* [Extracted data]
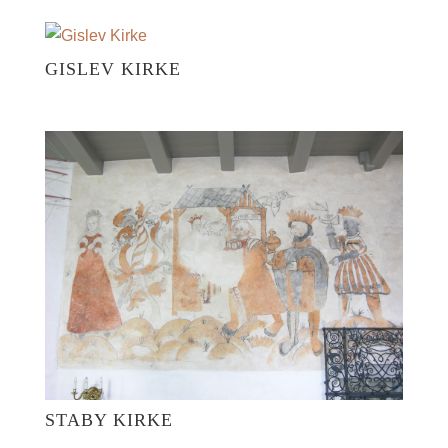
GISLEV KIRKE
STABY KIRKE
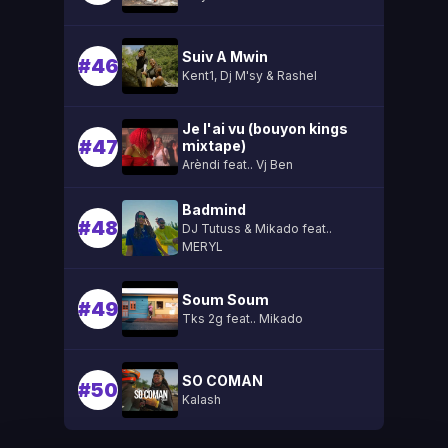
Suiv A Mwin
#46
Kent1, Dj M'sy & Rashel
Je l'ai vu (bouyon kings
#47
mixtape)
Arèndi feat.. Vj Ben
Badmind
#48
DJ Tutuss & Mikado feat..
MERYL
Soum Soum
#49
Tks 2g feat.. Mikado
SO COMAN
#50
Kalash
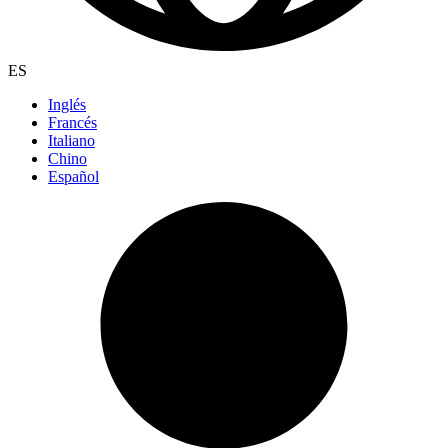
ES
Inglés
Francés
Italiano
Chino
Español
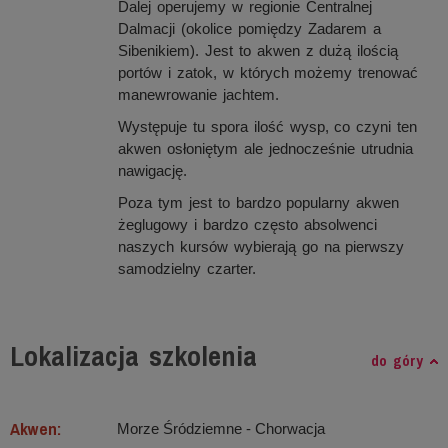
Dalej operujemy w regionie Centralnej
Dalmacji (okolice pomiędzy Zadarem a
Sibenikiem). Jest to akwen z dużą ilością
portów i zatok, w których możemy trenować
manewrowanie jachtem.
Występuje tu spora ilość wysp, co czyni ten
akwen osłoniętym ale jednocześnie utrudnia
nawigację.
Poza tym jest to bardzo popularny akwen
żeglugowy i bardzo często absolwenci
naszych kursów wybierają go na pierwszy
samodzielny czarter.
Lokalizacja szkolenia
do góry
Akwen:
Morze Śródziemne ‐ Chorwacja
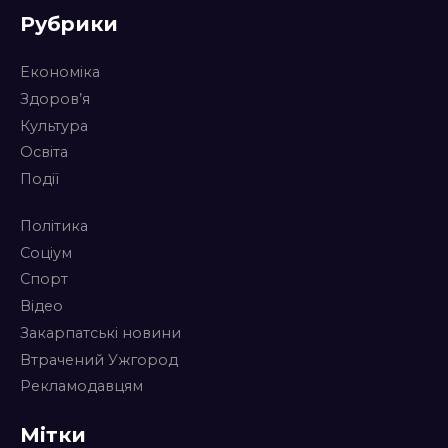
Рубрики
Економіка
Здоров’я
Культура
Освіта
Події
Політика
Соціум
Спорт
Відео
Закарпатські новини
Втрачений Ужгород
Рекламодавцям
Мітки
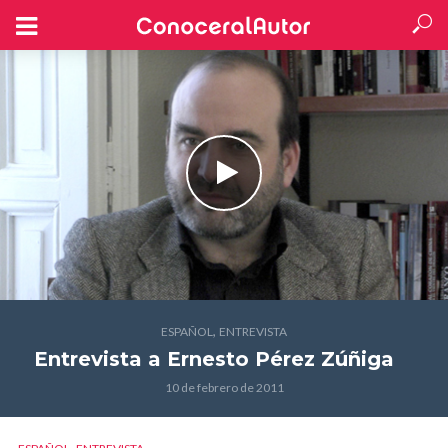
,
ESPAÑOL
ENTREVISTA
Entrevista a Ernesto Pérez Zúñiga
10 de febrero de 2011
,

* [Exercise requirements] Write out the material exactly, excluding pictures.

* [Result]
GISLEV KIRKE
STABY KIRKE
Suiv A Mwin
#46
Kent1, Dj M'sy & Rashel
Je l'ai vu (bouyon kings
#47
mixtape)
Arèndi feat.. Vj Ben
Badmind
#48
DJ Tutuss & Mikado feat..
MERYL
Soum Soum
#49
Tks 2g feat.. Mikado
SO COMAN
#50
Kalash
ES
Inglés
Francés
Italiano
Chino
Español
Dalej operujemy w regionie Centralnej
Dalmacji (okolice pomiędzy Zadarem a
Sibenikiem). Jest to akwen z dużą ilością
portów i zatok, w których możemy trenować
manewrowanie jachtem.
Występuje tu spora ilość wysp, co czyni ten
akwen osłoniętym ale jednocześnie utrudnia
nawigację.
Poza tym jest to bardzo popularny akwen
żeglugowy i bardzo często absolwenci
naszych kursów wybierają go na pierwszy
samodzielny czarter.
Lokalizacja szkolenia
do góry
Akwen:
Morze Śródziemne ‐ Chorwacja
Рубрики
Економіка
Здоров’я
Культура
Освіта
Події
Політика
Соціум
Спорт
Відео
Закарпатські новини
Втрачений Ужгород
Рекламодавцям
Мітки
,
ESPAÑOL
ENTREVISTA
Entrevista a Ernesto Pérez Zúñiga
10 de febrero de 2011
,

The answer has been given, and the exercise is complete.